DESCRIPTION OF THE TASK:
Copy out the full listing exactly, omitting any picture it contains.

DATASET RECORDS:
* * * * * * * * *

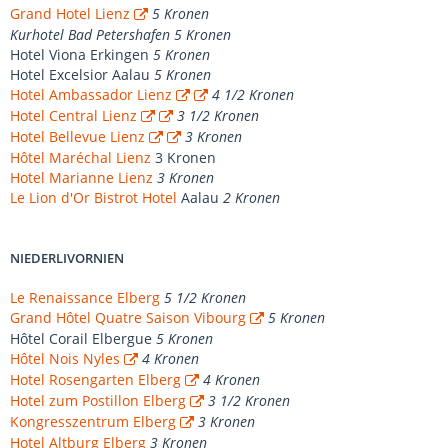
Grand Hotel Lienz
5 Kronen
Kurhotel Bad Petershafen 5 Kronen
Hotel Viona Erkingen
5 Kronen
Hotel Excelsior Aalau
5 Kronen
Hotel Ambassador Lienz
4 1/2 Kronen
Hotel Central Lienz
3 1/2 Kronen
Hotel Bellevue Lienz
3 Kronen
Hôtel Maréchal Lienz
3 Kronen
Hotel Marianne Lienz
3 Kronen
Le Lion d'Or Bistrot Hotel
Aalau
2 Kronen
NIEDERLIVORNIEN
Le Renaissance Elberg
5 1/2 Kronen
Grand Hôtel Quatre Saison Vibourg
5 Kronen
Hôtel Corail Elbergue
5 Kronen
Hôtel Nois Nyles
4 Kronen
Hotel Rosengarten Elberg
4 Kronen
Hotel zum Postillon Elberg
3 1/2 Kronen
Kongresszentrum Elberg
3 Kronen
Hotel Altburg Elberg
3 Kronen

* * * * * * * * *

YOUR RESPONSE:
Grand Hotel Lienz
5 Kronen
Kurhotel Bad Petershafen 5 Kronen
Hotel Viona Erkingen
5 Kronen
Hotel Excelsior Aalau
5 Kronen
Hotel Ambassador Lienz
4 1/2 Kronen
Hotel Central Lienz
3 1/2 Kronen
Hotel Bellevue Lienz
3 Kronen
Hôtel Maréchal Lienz
3 Kronen
Hotel Marianne Lienz
3 Kronen
Le Lion d'Or Bistrot Hotel
Aalau
2 Kronen
NIEDERLIVORNIEN
Le Renaissance Elberg
5 1/2 Kronen
Grand Hôtel Quatre Saison Vibourg
5 Kronen
Hôtel Corail Elbergue
5 Kronen
Hôtel Nois Nyles
4 Kronen
Hotel Rosengarten Elberg
4 Kronen
Hotel zum Postillon Elberg
3 1/2 Kronen
Kongresszentrum Elberg
3 Kronen
Hotel Altburg Elberg
3 Kronen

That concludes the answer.